Higher Ground Page 9
“Thanks, Oliver,” she said.
“No problem,” he answered, shoving his hands into his pockets.
Troya moved past them to the fridge, threw open the door, and looked at me. “Sprite, Coke, or bottled water?”
“Water,” I said. Celeste turned to face me and studied my face as she began to walk toward my spot in the doorway. I turned my body to let her pass, and she paused to smile.
“I don’t think anyone introduced us today,” she said. “I’m Celeste Waters.”
“Violet Foster.”
“Pretty name.” She reached out to gently clasp a small lock of my hair between her fingers.
“Thanks.”
“Are we going to smoke or what?” Penn asked from behind me.
Celeste moved her hand from my hair to his arm and tugged him over to the back door. “I’m game.”
Troya tossed me a bottle of water and followed them out to the porch. “Sonny, Van, bring your asses,” she called. “Smoke break.”
The boys wandered in a few moments later but didn’t linger, which left me alone with Oliver for the first time all day. “So, what do you think? Did you have a good first day?”
“Good enough,” I said. “School’s school, I guess, no matter which one you go to.” All day, I’d been fighting sadness, mourning long summer days of just the two of us. As much as it unnerved me to be the center of his focus, the most important thing I’d learned that day was how much I didn’t like sharing him with others. I stepped forward to meet him in the center of the room, looking for any sign he felt the same things beginning to swirl in my chest every time he was near.
He turned my body so I was facing the door and placed his hands on my shoulders, rubbing them as we walked forward to join our friends on the porch. “Time to unwind,” he said.
He sat next to me on the patio and let his fingers touch mine each time he passed the joint to me. Penn sat on the other side of me and asked questions about Academy until Van finally had enough. Maybe the weed gave him courage, or maybe he was tired of hiding. Either way, he told them the whole story on the porch that first afternoon. When he finished, I held my breath and waited for someone to laugh or talk shit, ready to leave if it happened.
Sonny spoke first. “Fuck those assholes.”
Celeste turned to look at Van. “My mom hates my guts because I’m bi. According to her, I’m going to burn for being a whore and fucking women.” She shrugged. “She’s on her third husband, but I’m the one who’s fucked up?” She stood and walked over to the door. “I’m hungry. What do you have to eat, Oliver?”
“I don’t know. Shit. My mom went shopping this weekend.”
“I’m hungry, too,” Van said.
“Make some grilled cheese, dude.” Penn grabbed the end of Oliver’s pant leg and tugged.

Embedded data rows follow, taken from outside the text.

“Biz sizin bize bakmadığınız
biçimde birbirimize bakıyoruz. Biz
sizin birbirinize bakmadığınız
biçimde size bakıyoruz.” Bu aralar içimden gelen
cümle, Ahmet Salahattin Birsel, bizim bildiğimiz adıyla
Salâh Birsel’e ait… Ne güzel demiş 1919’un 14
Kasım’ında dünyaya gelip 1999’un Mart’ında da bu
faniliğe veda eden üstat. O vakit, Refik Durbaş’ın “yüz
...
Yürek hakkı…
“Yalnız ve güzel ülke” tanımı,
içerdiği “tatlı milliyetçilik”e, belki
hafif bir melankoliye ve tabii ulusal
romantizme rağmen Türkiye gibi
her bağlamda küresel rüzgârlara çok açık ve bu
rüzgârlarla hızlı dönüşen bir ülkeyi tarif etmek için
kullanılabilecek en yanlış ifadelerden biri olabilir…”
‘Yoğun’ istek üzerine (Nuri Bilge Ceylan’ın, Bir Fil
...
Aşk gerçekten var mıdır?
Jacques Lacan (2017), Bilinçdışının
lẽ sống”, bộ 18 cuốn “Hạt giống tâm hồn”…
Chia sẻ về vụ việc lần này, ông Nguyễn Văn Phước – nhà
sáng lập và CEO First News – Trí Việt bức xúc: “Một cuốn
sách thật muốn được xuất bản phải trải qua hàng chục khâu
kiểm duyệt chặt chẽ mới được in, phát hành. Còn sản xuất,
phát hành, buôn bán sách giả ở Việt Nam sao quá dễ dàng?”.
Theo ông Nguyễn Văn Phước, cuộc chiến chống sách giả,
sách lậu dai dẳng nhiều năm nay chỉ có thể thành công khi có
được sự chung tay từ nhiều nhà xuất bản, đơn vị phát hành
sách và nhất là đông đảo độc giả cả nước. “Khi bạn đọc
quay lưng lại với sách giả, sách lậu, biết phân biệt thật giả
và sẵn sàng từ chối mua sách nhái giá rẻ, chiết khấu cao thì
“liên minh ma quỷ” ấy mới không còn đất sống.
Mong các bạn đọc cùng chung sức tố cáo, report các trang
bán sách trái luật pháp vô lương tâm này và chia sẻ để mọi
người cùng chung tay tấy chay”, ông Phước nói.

“The stove and I are a bad idea right now, man.” Oliver leaned his head back against the house.
“Please?” Troya added.
“Fine, but if I burn this fucker down, I’m blaming you assholes,” Oliver said as he stood.

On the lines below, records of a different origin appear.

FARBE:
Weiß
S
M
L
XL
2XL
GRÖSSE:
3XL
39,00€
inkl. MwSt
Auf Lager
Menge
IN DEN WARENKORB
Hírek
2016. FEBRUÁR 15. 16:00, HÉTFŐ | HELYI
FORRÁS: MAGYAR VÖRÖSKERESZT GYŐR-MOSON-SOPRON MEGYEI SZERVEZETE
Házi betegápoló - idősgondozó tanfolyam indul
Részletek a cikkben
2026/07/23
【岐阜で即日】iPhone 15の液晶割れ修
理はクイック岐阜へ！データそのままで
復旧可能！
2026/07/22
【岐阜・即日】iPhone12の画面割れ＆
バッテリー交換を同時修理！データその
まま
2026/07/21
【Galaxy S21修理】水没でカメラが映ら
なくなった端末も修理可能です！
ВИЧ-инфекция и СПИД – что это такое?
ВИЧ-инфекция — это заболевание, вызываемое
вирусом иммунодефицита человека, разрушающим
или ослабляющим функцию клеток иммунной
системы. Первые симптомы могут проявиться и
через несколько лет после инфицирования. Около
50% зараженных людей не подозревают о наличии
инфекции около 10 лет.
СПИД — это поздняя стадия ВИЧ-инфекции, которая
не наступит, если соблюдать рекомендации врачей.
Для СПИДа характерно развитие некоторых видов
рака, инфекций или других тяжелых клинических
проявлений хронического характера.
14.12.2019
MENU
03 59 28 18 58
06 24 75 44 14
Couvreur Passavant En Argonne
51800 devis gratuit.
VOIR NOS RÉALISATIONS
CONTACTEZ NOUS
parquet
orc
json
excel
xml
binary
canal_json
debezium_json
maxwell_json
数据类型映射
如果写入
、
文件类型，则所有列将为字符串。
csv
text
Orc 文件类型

Troya stayed outside to smoke a cigarette, so I stayed with her while the others followed Oliver into the house. She moved to sit beside me on the outdoor couch.
“What’s the deal with Celeste?” I asked. “Are she and Oliver…?”

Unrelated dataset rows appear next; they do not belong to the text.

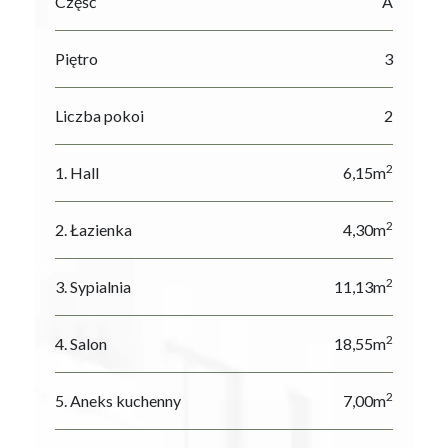
Część
A
Piętro
3
Liczba pokoi
2
2
1. Hall
6,15m
2
2. Łazienka
4,30m
2
3. Sypialnia
11,13m
2
4. Salon
18,55m
2
5. Aneks kuchenny
7,00m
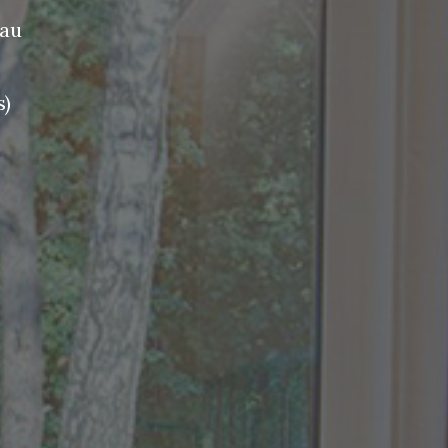
eau
s)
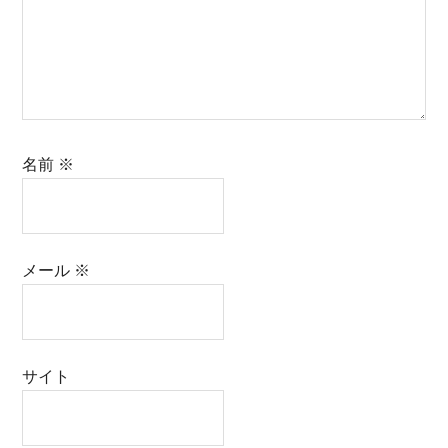
名前
※
メール
※
サイト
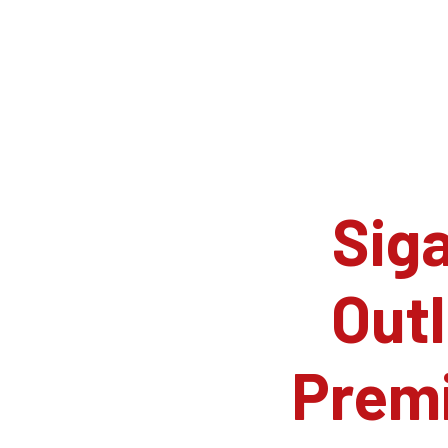
Siga
Outl
Prem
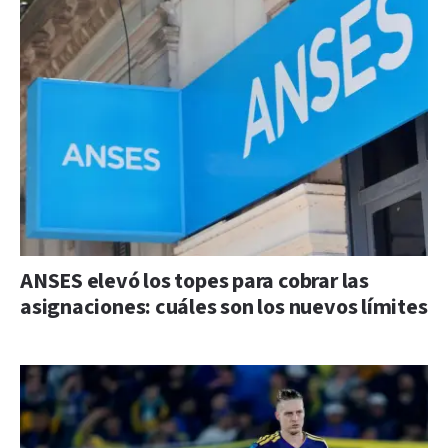
ANSES elevó los topes para cobrar las
asignaciones: cuáles son los nuevos límites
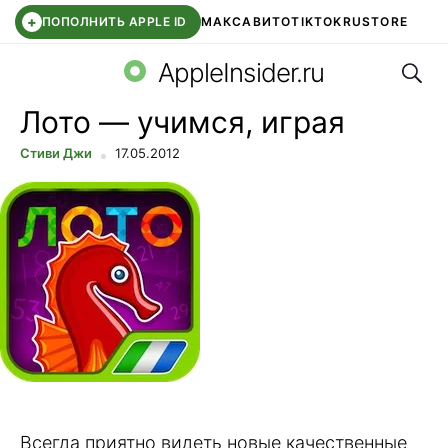
+
ПОПОЛНИТЬ APPLE ID
МАКС
АВИТО
TIKTOK
RUSTORE
Поис
SYNTARA
WB КЛУБ
IOS 26.6
DDE STORE
AppleInsider.ru
Лото — учимся, играя
Стиви Джи
17.05.2012
Всегда приятно видеть новые качественные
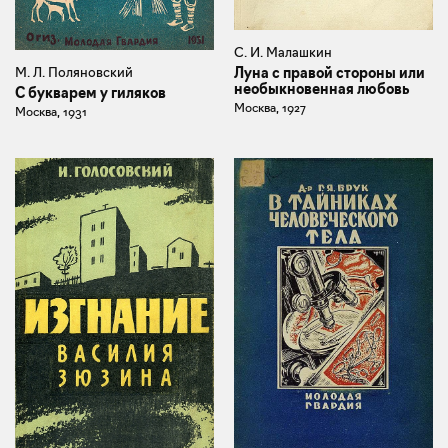
С. И. Малашкин
Луна с правой стороны или
М. Л. Поляновский
необыкновенная любовь
С букварем у гиляков
Москва, 1927
Москва, 1931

“Nah,” she said. “They had a quick thing last year, but that’s been over with. What you saw in the kitchen was just business.”
“Business?”
“Well, yeah.” She looked at me and then down at the roach in the ashtray in front of us. “She was buying weed.”
A ton of things clicked into place with that one little sentence: the money, the popularity, even the family discount remark. Mitchell. They were running a smooth family business. Mitchell took care of the college crowd, and Oliver was dealing to his high school classmates.
“Shit. I thought you knew. He was talking about it in front of you in the car the other night,” she said.
“It’s cool. I mean, him selling her weed is a much better option than her being his girlfriend.”
Troya laughed, a giggle at first that turned into a full belly chuckle. “Yeah, right. Oliver’s never had a girlfriend.”
“You’re kidding, right?” I looked through the window at Oliver standing next to the stove. “He’s so hot. How’s that even possible?”
The laughter stopped. “Oh, he gets plenty of action. He’s just not the boyfriend type. Commitment isn’t his thing.”
I let her words hang in the air between us with the smoke from her Marlboro, but it was too late at that point. My head had checked out, and my heart had already stopped listening to it.
Chapter Nine
Admitting an ex was a bona fide drug dealer takes a lot out of a girl. At first, Wade’s amused.
“He doesn’t sound like a typical rich kid,” he says.
“The Bergerons aren’t rich. Oliver’s parents made good money, but it wasn’t good enough for him to be throwing twenties around without blinking.” I sigh and sit down on the bed. “I was stupid and young.”
Wade joins me and threads his fingers through mine. “Young, yes, but not stupid, Violet.”
I laugh to keep from crying.
He has no idea.
“Come here,” he says, moving until we’re lying side by side and facing each other. He lifts his hand to push my hair away from my face and tuck it behind my ear. “You’re one of the smartest women I know. Your brain is one of the first things I fell in love with when I met you.”
“I thought you fell in love with my ass.”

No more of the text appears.